How do you determine the length of x in a right triangle when some of the information given is not part of the right triangle in question, but instead part of an outside acute angle? (Image included)

Here is the problem I am trying to figure out. I know I can use the 38° and 100 somehow, but since it isn't a right angle I am not sure how.

Aug 25, 2016

$x = 481.76 \text{ units}$

Explanation:

From what I can see, there is now way that we can solve this using only right triangles. Perhaps other contributors will find a way to use only right triangles, but I have a different approach to suggest.

The angle to the left of the 43˚, directly over the hypotenuse, is supplementary with the 43˚. Let this angle be $\alpha$.

alpha = 180˚ - 43˚ = 137˚

Let the last unknown angle in the oblique triangle be $\theta$. We know that the angles in any triangle are always complimentary, so theta = 180˚ - 38˚ - 137˚ = 5˚.

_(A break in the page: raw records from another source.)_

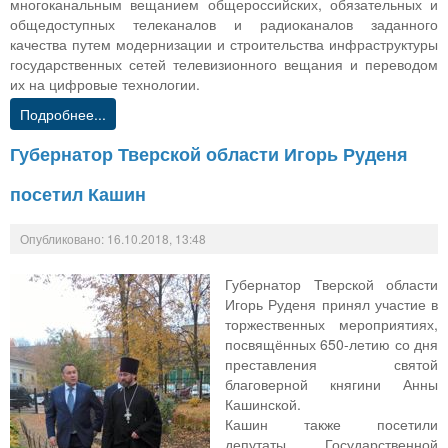
многоканальным вещанием общероссийских, обязательных и
общедоступных телеканалов и радиоканалов заданного
качества путем модернизации и строительства инфраструктуры
государственных сетей телевизионного вещания и переводом
их на цифровые технологии.
Подробнее...
Губернатор Тверской области Игорь Руденя
посетил Кашин
Опубликовано: 16.10.2018, 13:48
Губернатор Тверской области
Игорь Руденя принял участие в
торжественных мероприятиях,
посвящённых 650-летию со дня
преставления святой
благоверной княгини Анны
Кашинской.
Кашин также посетили
депутаты Государственной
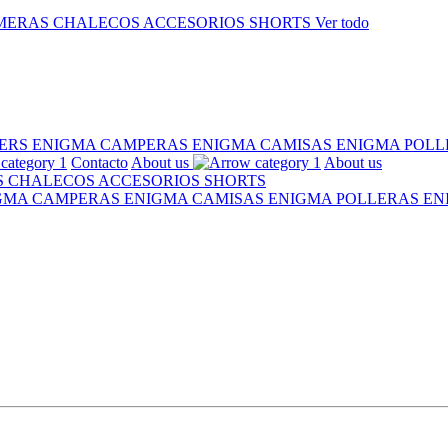
MERAS
CHALECOS
ACCESORIOS
SHORTS
Ver todo
ERS ENIGMA
CAMPERAS ENIGMA
CAMISAS ENIGMA
POLL
Contacto
About us
About us
S
CHALECOS
ACCESORIOS
SHORTS
IGMA
CAMPERAS ENIGMA
CAMISAS ENIGMA
POLLERAS E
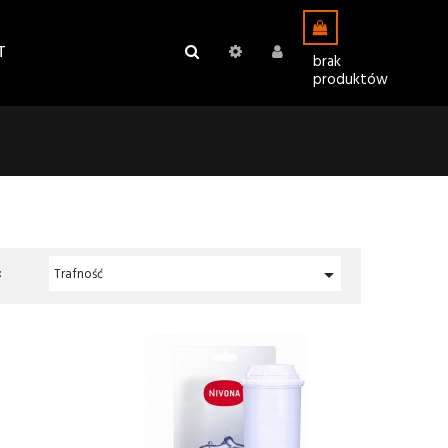
T
brak
produktów
:

Trafność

We now know the angle opposite the only side we know as well as the angle opposite the hypotenuse (in the oblique triangle). We will therefore use the Law of Sines to determine the length of the hypotenuse of the right triangle.

Let the hypotenuse of the right triangle be $b$.

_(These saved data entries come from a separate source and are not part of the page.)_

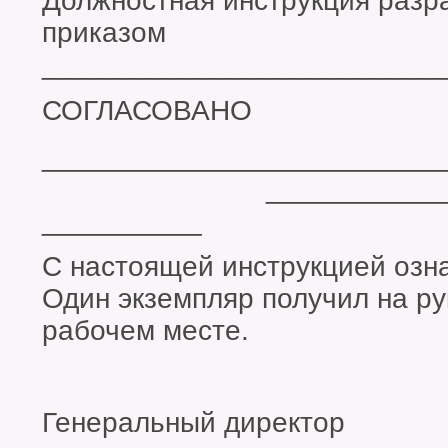
Должностная инструкция разра
приказом
_________________________
СОГЛАСОВАНО
___________________
___________
__________
С настоящей инструкцией озн
Один экземпляр получил на ру
рабочем месте.
Генеральный 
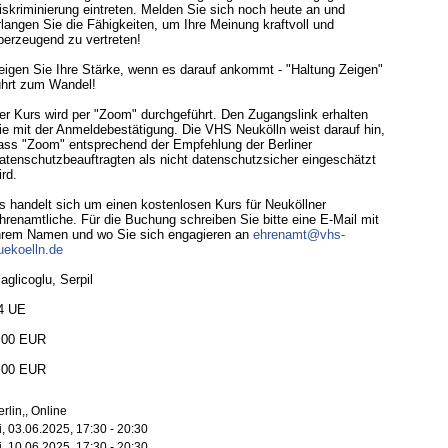
iskriminierung eintreten. Melden Sie sich noch heute an und
rlangen Sie die Fähigkeiten, um Ihre Meinung kraftvoll und
berzeugend zu vertreten!
eigen Sie Ihre Stärke, wenn es darauf ankommt - "Haltung Zeigen"
ührt zum Wandel!
er Kurs wird per "Zoom" durchgeführt. Den Zugangslink erhalten
ie mit der Anmeldebestätigung. Die VHS Neukölln weist darauf hin,
ass "Zoom" entsprechend der Empfehlung der Berliner
atenschutzbeauftragten als nicht datenschutzsicher eingeschätzt
ird.
s handelt sich um einen kostenlosen Kurs für Neuköllner
hrenamtliche. Für die Buchung schreiben Sie bitte eine E-Mail mit
hrem Namen und wo Sie sich engagieren an
ehrenamt@vhs-
uekoelln.de
aglicoglu, Serpil
4 UE
.00 EUR
.00 EUR
erlin,, Online
i, 03.06.2025, 17:30 - 20:30
i, 10.06.2025, 17:30 - 20:30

$\sin \frac{A}{a} = \sin \frac{B}{b}$

(sin5˚)/100 = (sin38˚)/b

b =(100sin38˚)/(sin5˚)

We'll keep it in exact value for now because at the end we want to have the most precise answer as possible.

We can now set up our ratio. We want to determine the length of $x$, opposite the known angle of 43˚. We know the measure of the hypotenuse. So, we will be using the sine ratio.

x/((100sin38˚)/(sin5˚)) = (sin43˚)/1

$x = 481.76 \text{ units}$

Hopefully this helps!